BSTL: Bayesian STL for Predictive Edge Service Monitoring with Probabilistic Guarantee

Edge service monitoring is essential for ensuring the robustness and efficiency of service executions, where predictive monitoring enables proactive detection of potential service violations. Current approaches for predictive monitoring, which mostly adopt Signal Temporal Logic (STL) specifications for requirements representation and evaluation, primarily focus on deterministic signals, and thus, may lack probabilistic guarantees for uncertainty interpretation. To address these challenges, this paper proposes Bayesian STL (BSTL), an extension of STL that enables probabilistic reasoning over stochastic signals.
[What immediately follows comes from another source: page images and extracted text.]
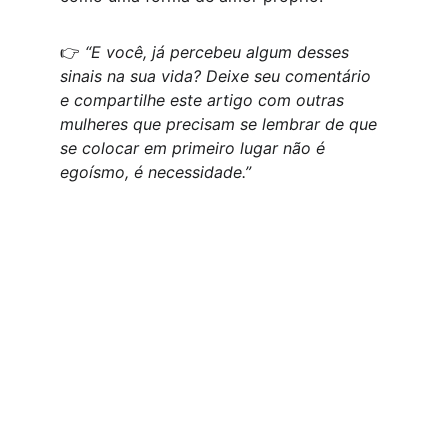
👉 
“E você, já percebeu algum desses 
sinais na sua vida? Deixe seu comentário 
e compartilhe este artigo com outras 
mulheres que precisam se lembrar de que 
se colocar em primeiro lugar não é 
egoísmo, é necessidade.”
Inspiração
✨ 
Conteúdo que inspira, produtos que 
transformam. Um espaço feito Pra Mulher 
que sonha, luta e conquista.
Propósito
✨ Inspirar, fortalecer e apoiar mulheres 
reais em todas as fases da vida, com fé,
Specifically, Bayesian Neural Networks (BNNs) are employed to generate sequences of posterior probability distributions, offering more comprehensive predictive insights compared to traditional point- or interval-based methods with deterministic sequential predictions. Uncertainty interpretation over these distribution predictions is achieved by a novel expected robustness metric that jointly quantifies both the degree and probability of service satisfaction. Thereafter, a BSTL-based predictive monitoring framework is developed, where a service constraint is formally specified by a BSTL formula and interpreted with both qualitative and quantitative semantics. Besides, confidence levels and constraint thresholds ensuring robust satisfaction of a BSTL formula are rigorously estimated. Extensive experiments on publicly available datasets demonstrate that BSTL outperforms baseline techniques in terms of expressiveness, robustness, and applicability.